The Rev. Kelly Sprinkle, Protestant chaplain at SU, said he works with a number of LGBT students.
‘My job is to be a pastor to all people and I don’t discriminate,’ he said. ‘Human sexuality is not a barrier to worship here.’
Ordained in the United Church of Christ, Sprinkle said he has performed several gay marriages. His church, he said, is very progressive. The first gay person was ordained in 1979.
Chaplain Baskerville Burrows is ordained in the Episcopalian Church.
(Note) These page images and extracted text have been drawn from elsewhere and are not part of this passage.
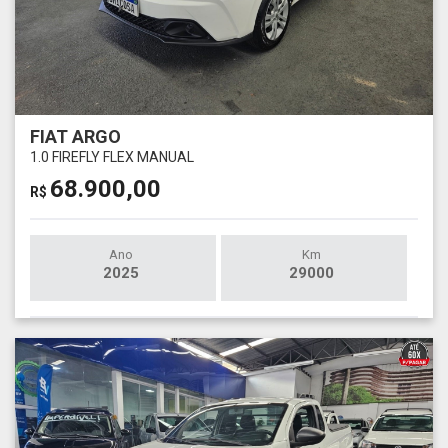
FIAT ARGO
1.0 FIREFLY FLEX MANUAL
68.900,00
R$
Ano
Km
2025
29000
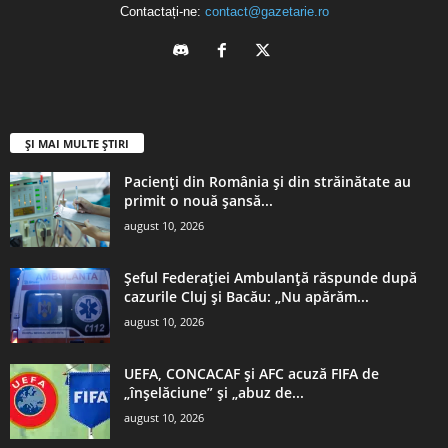
Contactați-ne:
contact@gazetarie.ro
ȘI MAI MULTE ȘTIRI
Pacienți din România și din străinătate au
primit o nouă șansă...
august 10, 2026
Șeful Federației Ambulanță răspunde după
cazurile Cluj și Bacău: „Nu apărăm...
august 10, 2026
UEFA, CONCACAF şi AFC acuză FIFA de
„înşelăciune” şi „abuz de...
august 10, 2026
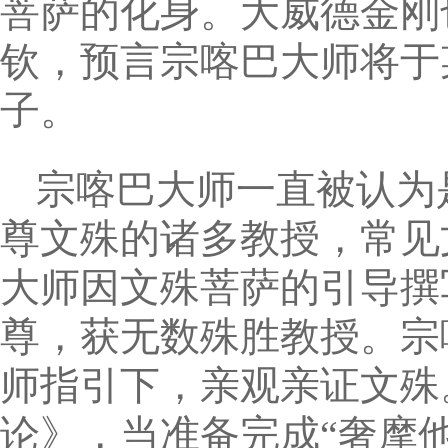
菩萨的化身。大威德金刚
钦，预言宗喀巴大师将于
子。
宗喀巴大师一直被认为
尊文殊的诸多教授，常见
大师因文殊菩萨的引导撰
尊，获无数殊胜教授。宗
师指引下，亲观亲证文殊
论》，当准备完成“奢摩他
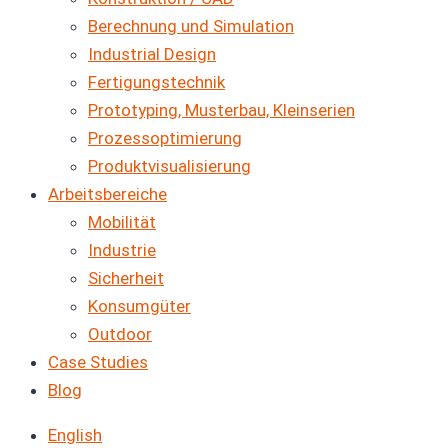
Berechnung und Simulation
Industrial Design
Fertigungstechnik
Prototyping, Musterbau, Kleinserien
Prozessoptimierung
Produkt­visualisierung
Arbeitsbereiche
Mobilität
Industrie
Sicherheit
Konsumgüter
Outdoor
Case Studies
Blog
English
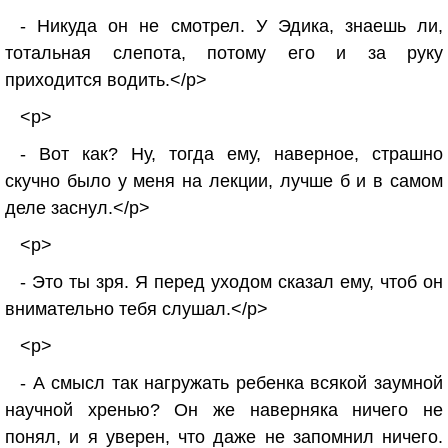
- Никуда он не смотрел. У Эдика, знаешь ли,
тотальная слепота, потому его и за руку
приходится водить.</p>
<p>
- Вот как? Ну, тогда ему, наверное, страшно
скучно было у меня на лекции, лучше б и в самом
деле заснул.</p>
<p>
- Это ты зря. Я перед уходом сказал ему, чтоб он
внимательно тебя слушал.</p>
<p>
- А смысл так нагружать ребенка всякой заумной
научной хренью? Он же наверняка ничего не
понял, и я уверен, что даже не запомнил ничего.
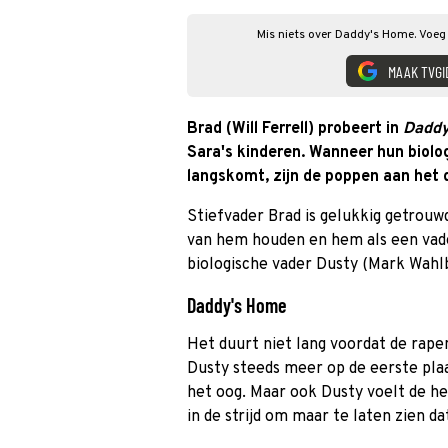
Mis niets over Daddy's Home. Voeg 
MAAK TVGI
Brad (Will Ferrell) probeert in
Daddy
Sara's kinderen. Wanneer hun biolo
langskomt, zijn de poppen aan het 
Stiefvader Brad is gelukkig getrouw
van hem houden en hem als een vade
biologische vader Dusty (Mark Wahl
Daddy's Home
Het duurt niet lang voordat de rapen
Dusty steeds meer op de eerste plaat
het oog. Maar ook Dusty voelt de het
in de strijd om maar te laten zien da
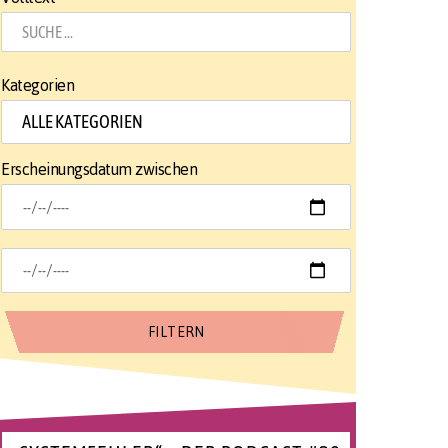
Kategorien
Erscheinungsdatum zwischen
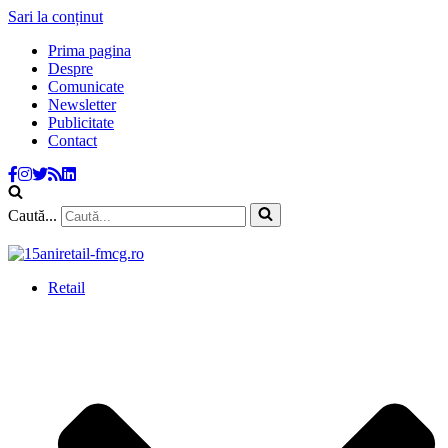
Sari la conținut
Prima pagina
Despre
Comunicate
Newsletter
Publicitate
Contact
Caută...
Retail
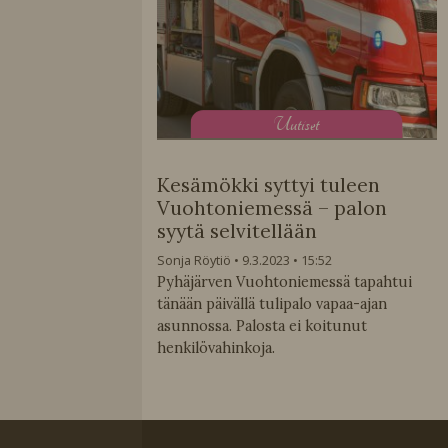
U
utiset
Kesämökki syttyi tuleen
Vuohtoniemessä – palon
syytä selvitellään
Sonja Röytiö
9.3.2023
15:52
Pyhäjärven Vuohtoniemessä tapahtui
tänään päivällä tulipalo vapaa-ajan
asunnossa. Palosta ei koitunut
henkilövahinkoja.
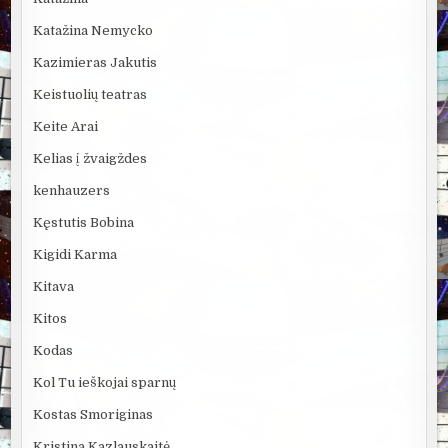
Katažina Nemycko
Kazimieras Jakutis
Keistuolių teatras
Keite Arai
Kelias į žvaigždes
kenhauzers
Kęstutis Bobina
Kigidi Karma
Kitava
Kitos
Kodas
Kol Tu ieškojai sparnų
Kostas Smoriginas
Kristina Kazlauskaitė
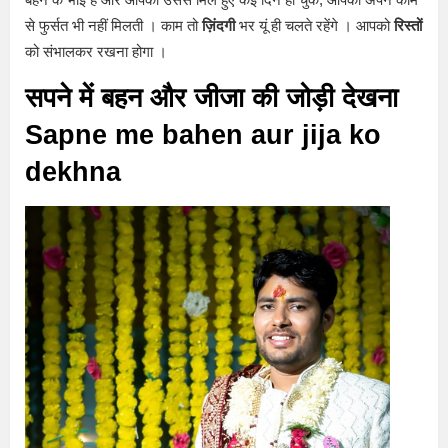
से फुर्सत भी नहीं मिलती । काम तो
ज़िंदगी
भर यूं ही चलते रहेंगे । आपको
रिस्तों
को संभालकर रखना होगा ।
सपने में बहन और जीजा की जोड़ी देखना
Sapne me bahen aur jija ko
dekhna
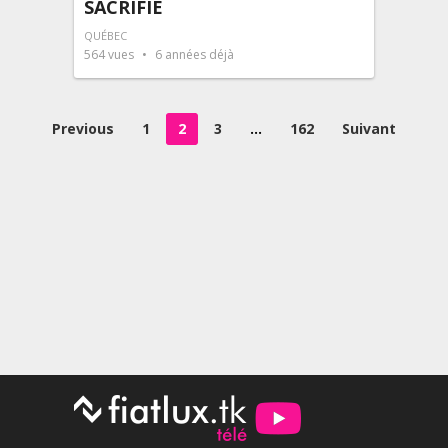
SACRIFIÉ
QUÉBEC
564
vues
6 années déjà
Pagination
Previous
1
2
3
…
162
Suivant
des
publications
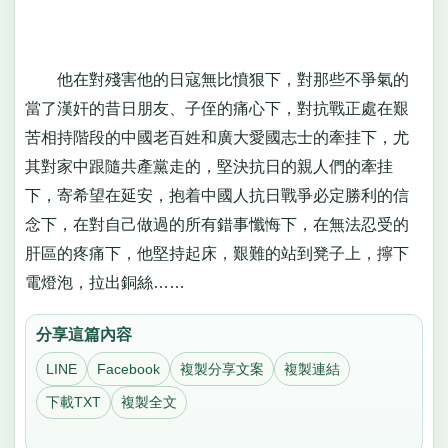
他在對殘害他的日寇無比憤狠下，對那些不爭氣的
當了漢奸的昔日朋友、子侄的痛心下，對抗戰正處在艱
苦相持階段的中國老百姓和廣大愛國志士的牽挂下，尤
其對家中跟隨共產黨走的，堅決抗日的親人們的牽挂
下，寄希望在延安，抱着中國人抗日戰爭必定勝利的信
念下，在對自己做過的所有錯事懺悔下，在無法忍受的
肝區的疼痛下，他堅持起床，艱難的站到凳子上，擰下
電燈泡，拉出銅絲……
分享這篇內容
LINE
Facebook
複製分享文案
複製連結
下載TXT
複製全文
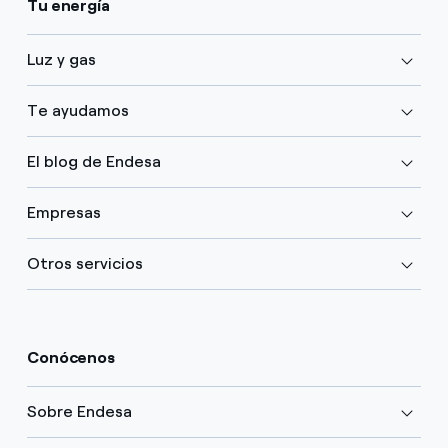
Tu energía
Luz y gas
Te ayudamos
El blog de Endesa
Empresas
Otros servicios
Conócenos
Sobre Endesa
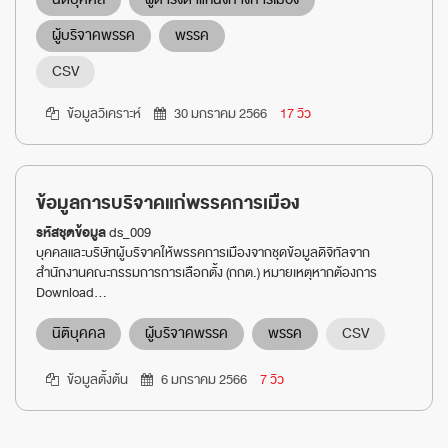
ผู้บริจาคพรรค
พรรค
CSV
ข้อมูลวิเคราะห์
30 มกราคม 2566
17 วิว
ข้อมูลการบริจาคแก่พรรคการเมือง
รหัสชุดข้อมูล
ds_009
บุคคลและบริษัทผู้บริจาคให้พรรคการเมืองจากชุดข้อมูลดิจิทัลจาก
สำนักงานคณะกรรมการการเลือกตั้ง (กกต.) หมายเหตุหากต้องการ
Download...
นิติบุคคล
ผู้บริจาคพรรค
พรรค
CSV
ข้อมูลตั้งต้น
6 มกราคม 2566
7 วิว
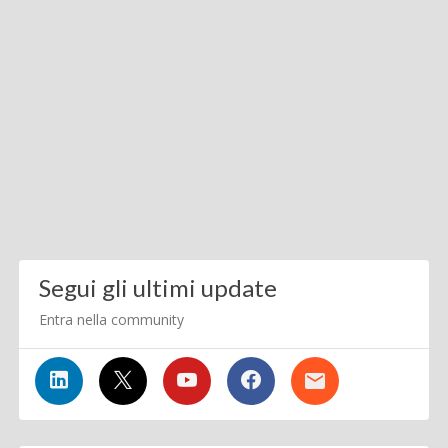
Segui gli ultimi update
Entra nella community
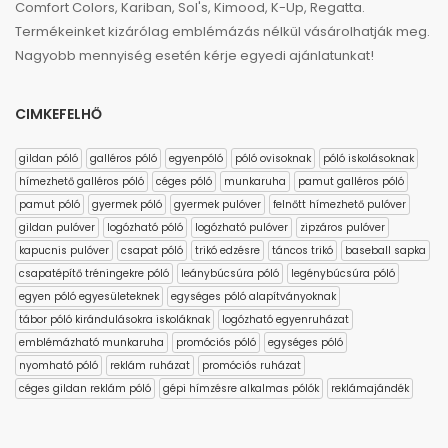
Comfort Colors, Kariban, Sol's, Kimood, K-Up, Regatta.
Termékeinket kizárólag emblémázás nélkül vásárolhatják meg.
Nagyobb mennyiség esetén kérje egyedi ajánlatunkat!
CIMKEFELHŐ
gildan póló
galléros póló
egyenpóló
póló ovisoknak
póló iskolásoknak
hímezhető galléros póló
céges póló
munkaruha
pamut galléros póló
pamut póló
gyermek póló
gyermek pulóver
felnőtt hímezhető pulóver
gildan pulóver
logózható póló
logózható pulóver
zipzáros pulóver
kapucnis pulóver
csapat póló
trikó edzésre
táncos trikó
baseball sapka
csapatépítő tréningekre póló
leánybúcsúra póló
legénybúcsúra póló
egyen póló egyesületeknek
egységes póló alapítványoknak
tábor póló kirándulásokra iskoláknak
logózható egyenruházat
emblémázható munkaruha
promóciós póló
egységes póló
nyomható póló
reklám ruházat
promóciós ruházat
céges gildan reklám póló
gépi hímzésre alkalmas pólók
reklámajándék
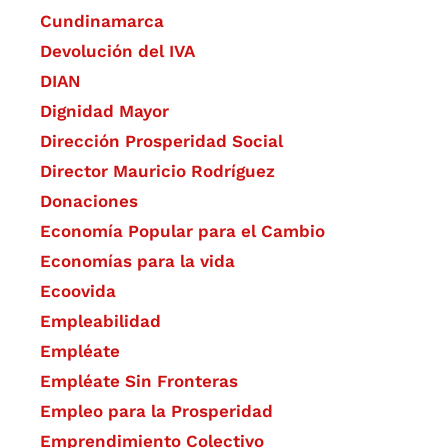
Cundinamarca
Devolución del IVA
DIAN
Dignidad Mayor
Dirección Prosperidad Social
Director Mauricio Rodríguez
Donaciones
Economía Popular para el Cambio
Economías para la vida
Ecoovida
Empleabilidad
Empléate
Empléate Sin Fronteras
Empleo para la Prosperidad
Emprendimiento Colectivo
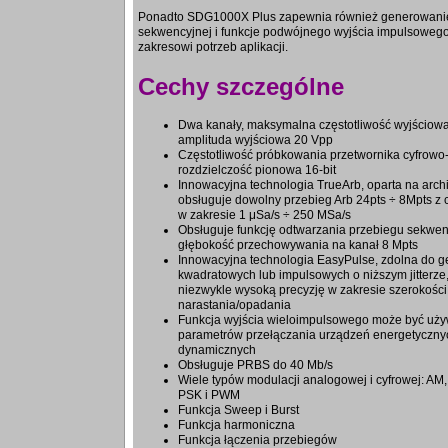
Ponadto SDG1000X Plus zapewnia również generowanie 
sekwencyjnej i funkcje podwójnego wyjścia impulsowego
zakresowi potrzeb aplikacji.
Cechy szczególne
Dwa kanały, maksymalna częstotliwość wyjścio
amplituda wyjściowa 20 Vpp
Częstotliwość próbkowania przetwornika cyfrow
rozdzielczość pionowa 16-bit
Innowacyjna technologia TrueArb, oparta na archi
obsługuje dowolny przebieg Arb 24pts ÷ 8Mpts z 
w zakresie 1 μSa/s ÷ 250 MSa/s
Obsługuje funkcję odtwarzania przebiegu sekwe
głębokość przechowywania na kanał 8 Mpts
Innowacyjna technologia EasyPulse, zdolna do 
kwadratowych lub impulsowych o niższym jitterze,
niezwykle wysoką precyzję w zakresie szerokości
narastania/opadania
Funkcja wyjścia wieloimpulsowego może być uż
parametrów przełączania urządzeń energetycznych
dynamicznych
Obsługuje PRBS do 40 Mb/s
Wiele typów modulacji analogowej i cyfrowej: A
PSK i PWM
Funkcja Sweep i Burst
Funkcja harmoniczna
Funkcja łączenia przebiegów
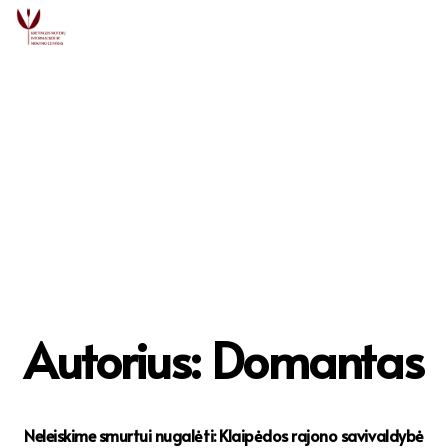
Autorius: Domantas
Neleiskime smurtui nugalėti: Klaipėdos rajono savivaldybė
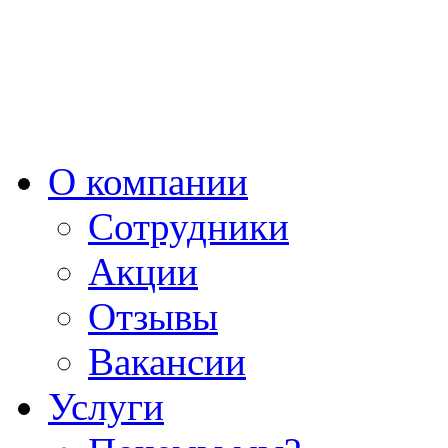
О компании
Сотрудники
Акции
Отзывы
Вакансии
Услуги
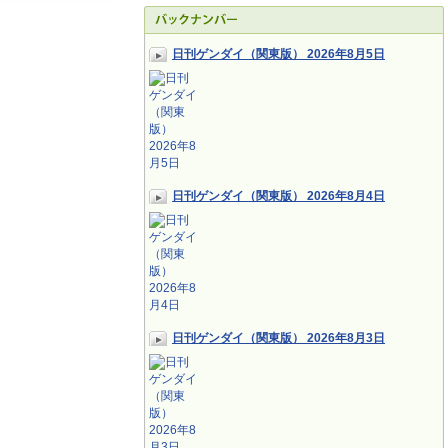
日刊ゲンダイ（関東版） 2026年8月5日
日刊ゲンダイ（関東版） 2026年8月4日
日刊ゲンダイ（関東版） 2026年8月3日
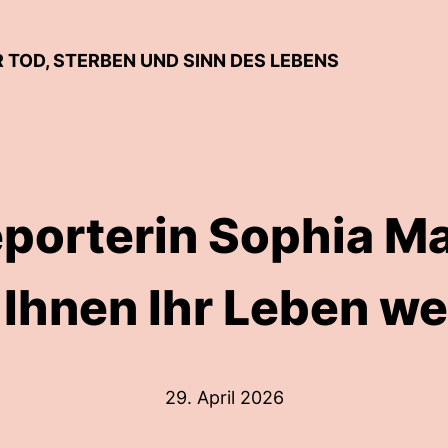
 TOD, STERBEN UND SINN DES LEBENS
porterin Sophia M
t Ihnen Ihr Leben we
29. April 2026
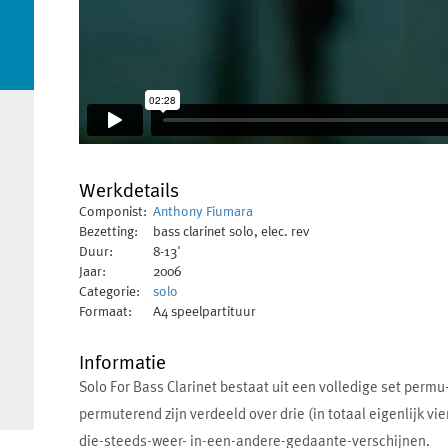
Werkdetails
Componist:
Anthony Fiumara
Bezetting:
bass clarinet solo, elec. rev
Duur:
8-13'
Jaar:
2006
Categorie:
solo
Formaat:
A4 speelpartituur
Informatie
Solo For Bass Clarinet bestaat uit een volledige set permu-
permuterend zijn verdeeld over drie (in totaal eigenlijk vi
die-steeds-weer- in-een-andere-gedaante-verschijnen.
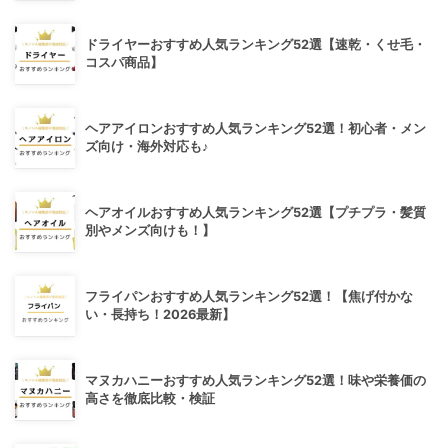
ドライヤーおすすめ人気ランキング52選【速乾・くせ毛・
コスパ商品】
ヘアアイロンおすすめ人気ランキング52選！初心者・メン
ズ向け・海外対応も♪
ヘアオイルおすすめ人気ランキング52選【プチプラ・髪質
別やメンズ向けも！】
フライパンおすすめ人気ランキング52選！【焦げ付かな
い・長持ち！2026最新】
マヌカハニーおすすめ人気ランキング52選！味や栄養価の
高さを徹底比較・検証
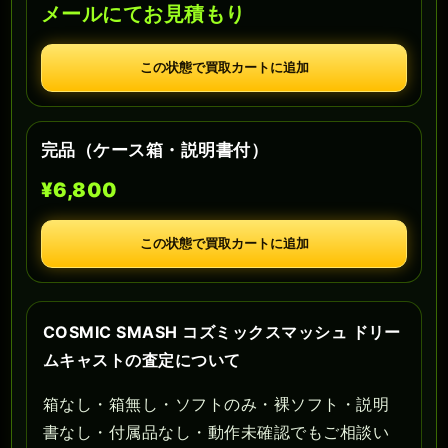
メールにてお見積もり
この状態で買取カートに追加
完品（ケース箱・説明書付）
¥6,800
この状態で買取カートに追加
COSMIC SMASH コズミックスマッシュ ドリー
ムキャストの査定について
箱なし・箱無し・ソフトのみ・裸ソフト・説明
書なし・付属品なし・動作未確認でもご相談い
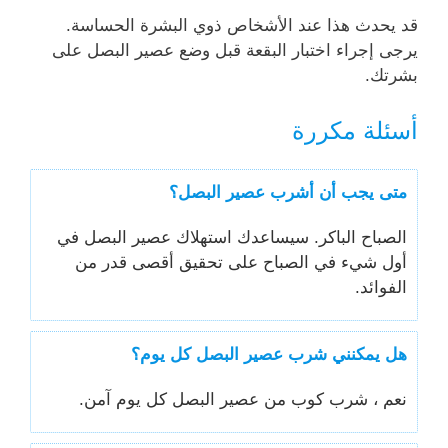
قد يحدث هذا عند الأشخاص ذوي البشرة الحساسة.
يرجى إجراء اختبار البقعة قبل وضع عصير البصل على
بشرتك.
أسئلة مكررة
متى يجب أن أشرب عصير البصل؟
الصباح الباكر. سيساعدك استهلاك عصير البصل في
أول شيء في الصباح على تحقيق أقصى قدر من
الفوائد.
هل يمكنني شرب عصير البصل كل يوم؟
نعم ، شرب كوب من عصير البصل كل يوم آمن.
For the past 40 years, she said, human sexuality has been a topic of conversation at the church’s conventions.
After the Episcopalian Church declared that sexuality would no longer be a barrier to become ordained, Gene Robinson, an openly gay man, became bishop in New Hampshire.
Baskerville Burrows said her friend of more than 10 years, an ordained bishop in another church, told her they could no longer remain friends because of what her religion represented in light of the church’s decision.
‘If it’s suspected that I’m on a road that will cause my demise, I mean to her I’m basically going to Hell, we can no longer talk,’ she said.
When Greenberg came out of the closet in 1999, he was met with opposition from fellow Orthodox Jews.
‘To be orthodox and gay is the same as eating a cheeseburger on Yom Kippur,’ he was told.
People told him to give up orthodoxy, but Greenberg said he intensely identified with the church.
‘I couldn’t give it up anymore than I could deny that I’m gay,’ he said.
While Greenberg does not expect other members of his temple to understand his sexuality, he said he knows that God does.
‘Homophobia is one small room in the hotel of misogyny,’ he said. ‘God has not reviled you. There is room for you and they might not get it yet, but they will.’